Expected performance of double precision arithmetic

y09 · August 12, 2009, 10:11pm

I’m thinking about porting a project to CUDA that requires double precision. However, I can’t really afford to buy a GTX2xx or Tesla just to find out that it isn’t really what I need performance-wise.

I would be glad if anyone who has first-hand experience with it could shed some light on the relative performance of double precision compared to single precision for:

-standard FP arithmetic (add, mul, fma)
-trigonometric functions

and especially

-the CUFFT library.

Is it true that double precision arithmetic is handled by separate double precision units in the hardware? If so, is the number of these likely to increase in future Tesla systems?

Thanks a lot for your help!

y09 · August 17, 2009, 8:33am

Sorry for pushing this thread back to the top, but I\d really appreciate your opinions on this matter!

LSChien · August 17, 2009, 9:30am

evaluation of cuFFT on 3D-FFT (complex to complex, in-place)

platform: vc2005, icpc 11.1.035, -O2, cuda 2.3, GTX295

fftpack field: F77 package (transform to C-code by f2c), here I use single thread to run fftpack

cuFFT field: forward C2C in-place

device–>host field: transfer data from device to host

single precision

[codebox]------------±--------------±----------±------------------+

N       | fftpack (cpu) |  cuFFT    |  device --> host  |

------------±--------------±----------±------------------+

64,64,64 | 47 ms | 0 ms | 0 ms |

------------±--------------±----------±------------------+

80,80,80 | 63 ms | 16 ms | 0 ms |

------------±--------------±----------±------------------+

108,108,108 | 156 ms | 16 ms | 0 ms |

------------±--------------±----------±------------------+

128,128,128 | 297 ms | 16 ms | 0 ms |

------------±--------------±----------±------------------+

210,210,210 | 1578 ms | 156 ms | 47 ms |

------------±--------------±----------±------------------+

256,256,256 | 3000 ms | 15 ms | 78 ms |

------------±--------------±----------±------------------+

[/codebox]

double precision

[codebox]------------±--------------±----------±------------------+

N       | fftpack (cpu) |  cuFFT    |  device --> host  |

------------±--------------±----------±------------------+

64,64,64 | 47 ms | 0 ms | 15 ms |

------------±--------------±----------±------------------+

80,80,80 | 94 ms | 47 ms | 0 ms |

------------±--------------±----------±------------------+

108,108,108 | 172 ms | 94 ms | 15 ms |

------------±--------------±----------±------------------+

128,128,128 | 359 ms | 16 ms | 15 ms |

------------±--------------±----------±------------------+

210,210,210 | 1391 ms | 750 ms | 78 ms |

------------±--------------±----------±------------------+

256,256,256 | 2156 ms | 78 ms | 141 ms |

------------±--------------±----------±------------------+[/codebox]
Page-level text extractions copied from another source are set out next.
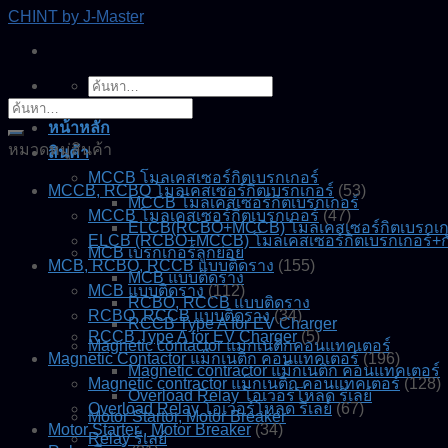
Skip
CHINT by J-Master
to
content
ค้นหา:
ค้นหา:
หน้าหลัก
หมวดหมู่สินค้า
สินค้า
MCCB โมลเคสเซอร์กิตเบรกเกอร์
MCCB, RCBO โมลเคสเซอร์กิตเบรกเกอร์
(53)
MCCB โมลเคสเซอร์กิตเบรกเกอร์
MCCB โมลเคสเซอร์กิตเบรกเกอร์
(47)
ELCB(RCBO+MCCB) โมลเคสเซอร์กิตเบรกเกอร
ELCB (RCBO+MCCB) โมลเคสเซอร์กิตเบรกเกอร์+ก
MCB เบรกเกอร์ลูกย่อย
MCB, RCBO, RCCB แบบติดราง
(155)
MCB แบบติดราง
MCB แบบติดราง
(112)
RCBO, RCCB แบบติดราง
RCBO, RCCB แบบติดราง
(34)
RCCB Type A for EV Charger
RCCB Type A for EV Charger
(5)
Magnetic contactor แมกเนติกคอนแทคเตอร์
Magnetic Contactor แม็กเนติก คอนแทคเตอร์
(196)
Magnetic contractor แม็กเนติก คอนแทคเตอร์
Magnetic contractor แม็กเนติก คอนแทคเตอร์
(128)
Overload Relay โอเวอร์โหลด รีเลย์
Overload Relay โอเวอร์โหลด รีเลย์
(67)
Motor Startor, Motor Breaker
Motor Starter , Motor Breaker
(34)
Relay รีเลย์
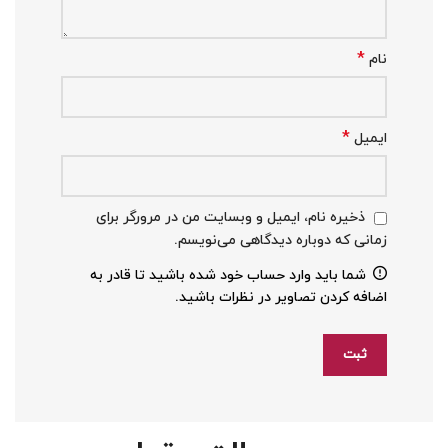
*
نام
*
ایمیل
ذخیره نام، ایمیل و وبسایت من در مرورگر برای
زمانی که دوباره دیدگاهی می‌نویسم.
شما باید وارد حساب خود شده باشید تا قادر به
اضافه کردن تصاویر در نظرات باشید.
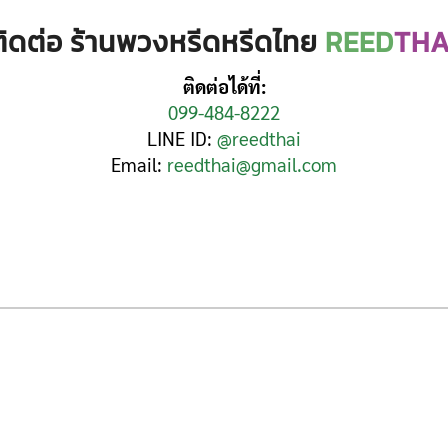
ติดต่อ ร้านพวงหรีดหรีดไทย
REED
THA
ติดต่อได้ที่:
099-484-8222
LINE ID:
@reedthai
Email:
reedthai@gmail.com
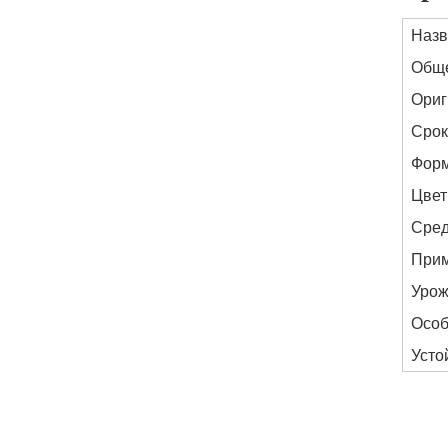
Назв
Обще
Ориг
Срок
Фор
Цвет
Сред
При
Урож
Особ
Усто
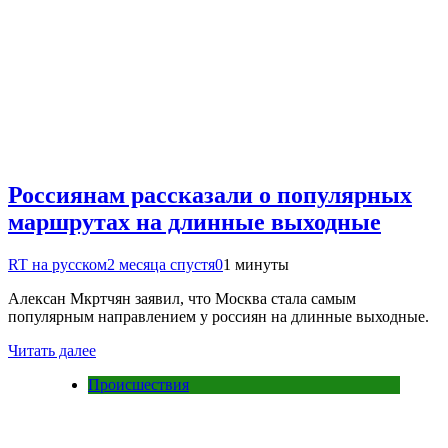
Россиянам рассказали о популярных
маршрутах на длинные выходные
RT на русском
2 месяца спустя
0
1 минуты
Алексан Мкртчян заявил, что Москва стала самым
популярным направлением у россиян на длинные выходные.
Читать далее
Происшествия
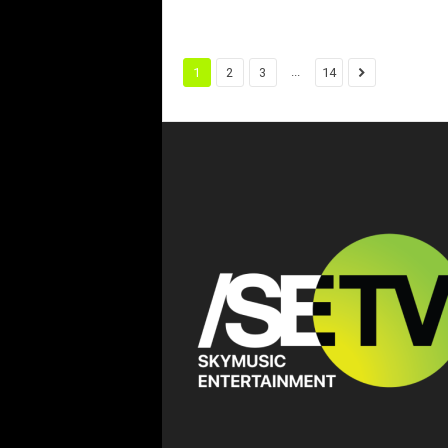
...
1
2
3
14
roughly speaking, “float” FFT is 3x faster than “double” FFT

y09 · August 17, 2009, 9:49am

Thank you very much!

flagman5 · August 18, 2009, 9:25am

I am running into a situation where I need double precision or else the calculations would be wrong, but after reading and checking out guides, float is the preferred data type for CUDA.

I tried using floats on my arrays but the results are all wrong, if i use double then my results turn out ok. But using double precision, the CUDA is about 10x slower than CPU. I also tried varying thread/block numbers, and it also does not really help.

Anyone have any success using doubles in CUDA and the performance is better than CPU? Is it possible?

flagman5 · August 19, 2009, 2:14am

bump

anyone?

LSChien · August 19, 2009, 9:34am

can you describe your application or your coding style?

Maybe you waste much time on data transfer

laxsu19 · August 19, 2009, 1:57pm

I’ve had (relatively) great success using double-precision. My double-precision code (which only uses double for a portion of the algorithm because thats all that is needed) is only 1/2 as fast as the all-single-precision code. The double is still 10x as fast as the cpu.

However, my algorithm is clearly bandwidth limited.

flagman5 · August 20, 2009, 3:40am

Alright, my CUDA code executes as follows:

from main function,

I create and init with values of a 2-d array (not big, 3x3 only)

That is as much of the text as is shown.